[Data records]
*** Begin section ***

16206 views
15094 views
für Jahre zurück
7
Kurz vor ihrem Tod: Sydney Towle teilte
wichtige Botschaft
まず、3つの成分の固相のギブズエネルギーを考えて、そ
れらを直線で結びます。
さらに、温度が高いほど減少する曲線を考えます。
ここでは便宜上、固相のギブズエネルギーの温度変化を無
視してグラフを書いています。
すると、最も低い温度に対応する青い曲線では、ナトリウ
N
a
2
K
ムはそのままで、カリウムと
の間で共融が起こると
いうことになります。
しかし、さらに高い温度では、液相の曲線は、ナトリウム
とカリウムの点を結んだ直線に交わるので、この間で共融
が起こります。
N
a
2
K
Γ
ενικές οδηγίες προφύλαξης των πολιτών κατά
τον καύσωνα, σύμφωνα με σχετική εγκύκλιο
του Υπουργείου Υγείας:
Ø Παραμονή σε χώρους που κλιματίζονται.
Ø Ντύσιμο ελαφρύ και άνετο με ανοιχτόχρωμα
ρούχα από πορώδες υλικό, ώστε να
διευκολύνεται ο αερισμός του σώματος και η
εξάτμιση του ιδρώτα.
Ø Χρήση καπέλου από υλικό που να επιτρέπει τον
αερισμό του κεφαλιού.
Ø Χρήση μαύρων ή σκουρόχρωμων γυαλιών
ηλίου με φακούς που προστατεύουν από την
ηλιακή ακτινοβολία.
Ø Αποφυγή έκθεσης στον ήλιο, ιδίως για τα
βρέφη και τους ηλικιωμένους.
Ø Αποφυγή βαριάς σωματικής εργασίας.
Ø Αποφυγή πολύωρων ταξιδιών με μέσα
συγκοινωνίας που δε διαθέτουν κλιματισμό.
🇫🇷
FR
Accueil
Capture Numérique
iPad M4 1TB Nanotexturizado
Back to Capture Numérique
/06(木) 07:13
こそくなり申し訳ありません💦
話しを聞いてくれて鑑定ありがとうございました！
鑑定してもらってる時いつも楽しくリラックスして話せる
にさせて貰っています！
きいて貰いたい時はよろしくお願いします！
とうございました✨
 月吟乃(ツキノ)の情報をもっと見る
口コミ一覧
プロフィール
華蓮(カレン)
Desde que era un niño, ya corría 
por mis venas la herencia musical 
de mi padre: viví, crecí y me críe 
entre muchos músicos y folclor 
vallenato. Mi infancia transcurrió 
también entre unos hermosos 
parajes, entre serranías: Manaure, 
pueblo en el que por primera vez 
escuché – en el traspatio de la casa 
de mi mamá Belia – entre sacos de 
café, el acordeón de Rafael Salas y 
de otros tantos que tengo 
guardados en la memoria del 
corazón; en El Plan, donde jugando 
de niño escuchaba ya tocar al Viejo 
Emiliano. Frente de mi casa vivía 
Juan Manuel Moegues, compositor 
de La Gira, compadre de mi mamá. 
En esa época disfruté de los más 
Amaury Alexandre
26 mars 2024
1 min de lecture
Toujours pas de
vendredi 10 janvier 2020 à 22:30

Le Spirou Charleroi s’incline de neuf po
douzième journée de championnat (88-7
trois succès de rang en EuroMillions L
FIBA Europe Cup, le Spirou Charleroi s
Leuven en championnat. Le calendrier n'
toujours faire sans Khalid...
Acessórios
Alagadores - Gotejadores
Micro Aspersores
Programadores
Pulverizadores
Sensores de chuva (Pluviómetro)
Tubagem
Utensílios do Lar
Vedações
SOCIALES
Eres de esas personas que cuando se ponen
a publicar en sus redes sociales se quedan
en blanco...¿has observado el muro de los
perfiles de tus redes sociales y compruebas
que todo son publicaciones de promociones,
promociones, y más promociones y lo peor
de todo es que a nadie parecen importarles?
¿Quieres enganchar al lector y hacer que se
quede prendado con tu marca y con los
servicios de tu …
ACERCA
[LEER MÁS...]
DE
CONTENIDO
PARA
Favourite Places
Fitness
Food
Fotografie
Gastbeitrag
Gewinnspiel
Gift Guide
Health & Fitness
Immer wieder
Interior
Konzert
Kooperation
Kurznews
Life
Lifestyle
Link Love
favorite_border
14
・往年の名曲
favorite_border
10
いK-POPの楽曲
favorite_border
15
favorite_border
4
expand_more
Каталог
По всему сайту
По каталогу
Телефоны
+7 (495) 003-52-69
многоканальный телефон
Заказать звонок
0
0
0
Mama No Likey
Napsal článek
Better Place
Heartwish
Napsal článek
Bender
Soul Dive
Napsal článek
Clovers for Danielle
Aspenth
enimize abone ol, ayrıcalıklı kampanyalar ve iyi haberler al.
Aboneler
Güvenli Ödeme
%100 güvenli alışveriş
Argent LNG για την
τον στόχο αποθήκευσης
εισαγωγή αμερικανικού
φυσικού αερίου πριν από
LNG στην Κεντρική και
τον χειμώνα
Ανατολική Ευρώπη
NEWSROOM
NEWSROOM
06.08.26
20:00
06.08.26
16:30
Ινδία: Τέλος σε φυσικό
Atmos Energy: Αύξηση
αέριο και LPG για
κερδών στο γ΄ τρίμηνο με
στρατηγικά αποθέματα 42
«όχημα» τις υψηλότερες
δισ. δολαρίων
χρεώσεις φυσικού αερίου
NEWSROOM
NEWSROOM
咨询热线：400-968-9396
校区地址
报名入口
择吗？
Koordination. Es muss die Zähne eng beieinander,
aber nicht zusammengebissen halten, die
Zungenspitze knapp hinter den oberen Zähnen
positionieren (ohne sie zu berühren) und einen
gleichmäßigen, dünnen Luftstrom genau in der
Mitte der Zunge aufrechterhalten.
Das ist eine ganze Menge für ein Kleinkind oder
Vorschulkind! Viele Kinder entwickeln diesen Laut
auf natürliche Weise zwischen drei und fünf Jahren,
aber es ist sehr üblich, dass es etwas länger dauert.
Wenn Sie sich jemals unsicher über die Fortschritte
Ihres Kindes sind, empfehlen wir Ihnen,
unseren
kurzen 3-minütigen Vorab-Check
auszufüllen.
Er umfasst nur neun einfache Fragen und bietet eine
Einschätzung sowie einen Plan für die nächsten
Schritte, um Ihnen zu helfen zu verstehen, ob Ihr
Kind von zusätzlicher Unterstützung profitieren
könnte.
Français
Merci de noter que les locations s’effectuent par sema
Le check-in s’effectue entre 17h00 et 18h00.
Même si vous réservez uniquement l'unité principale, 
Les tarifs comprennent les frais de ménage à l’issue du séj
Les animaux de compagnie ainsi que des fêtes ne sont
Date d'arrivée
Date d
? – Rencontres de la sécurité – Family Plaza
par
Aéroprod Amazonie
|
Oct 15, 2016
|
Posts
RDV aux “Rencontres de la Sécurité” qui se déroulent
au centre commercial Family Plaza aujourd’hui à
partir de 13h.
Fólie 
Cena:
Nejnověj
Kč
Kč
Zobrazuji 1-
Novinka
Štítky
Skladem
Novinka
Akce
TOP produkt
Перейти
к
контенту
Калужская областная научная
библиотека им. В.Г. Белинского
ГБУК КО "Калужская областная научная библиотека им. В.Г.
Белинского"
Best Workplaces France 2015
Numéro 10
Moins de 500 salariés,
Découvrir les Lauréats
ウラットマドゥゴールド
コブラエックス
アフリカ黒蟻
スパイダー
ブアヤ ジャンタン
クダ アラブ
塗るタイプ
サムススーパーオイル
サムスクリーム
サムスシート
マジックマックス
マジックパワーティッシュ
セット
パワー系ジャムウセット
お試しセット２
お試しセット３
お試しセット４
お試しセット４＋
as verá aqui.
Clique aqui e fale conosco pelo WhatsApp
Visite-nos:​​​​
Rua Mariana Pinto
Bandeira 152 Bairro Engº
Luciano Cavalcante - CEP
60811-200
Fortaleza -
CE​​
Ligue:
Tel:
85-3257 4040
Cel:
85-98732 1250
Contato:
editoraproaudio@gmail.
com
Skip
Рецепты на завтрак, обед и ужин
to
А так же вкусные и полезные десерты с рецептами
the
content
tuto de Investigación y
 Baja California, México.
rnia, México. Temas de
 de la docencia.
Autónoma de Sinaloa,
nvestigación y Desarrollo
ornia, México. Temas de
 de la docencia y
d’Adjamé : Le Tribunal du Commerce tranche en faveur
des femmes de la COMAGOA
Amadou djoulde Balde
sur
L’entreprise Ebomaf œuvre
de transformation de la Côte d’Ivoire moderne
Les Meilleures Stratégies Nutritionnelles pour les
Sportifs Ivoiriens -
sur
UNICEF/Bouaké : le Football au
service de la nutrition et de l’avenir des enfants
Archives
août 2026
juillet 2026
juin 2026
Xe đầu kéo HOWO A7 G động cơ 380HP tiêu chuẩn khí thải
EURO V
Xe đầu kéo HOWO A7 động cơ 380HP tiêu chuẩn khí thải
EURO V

*** End section ***

Exercise goal. Would you copy out exactly the lines above that start at the one containing "Mitte der Zunge aufrechterhalten." and end at the one containing "Wenn Sie sich", inclusive?

Expected answer.
Mitte der Zunge aufrechterhalten.
Das ist eine ganze Menge für ein Kleinkind oder
Vorschulkind! Viele Kinder entwickeln diesen Laut
auf natürliche Weise zwischen drei und fünf Jahren,
aber es ist sehr üblich, dass es etwas länger dauert.
Wenn Sie sich jemals unsicher über die Fortschritte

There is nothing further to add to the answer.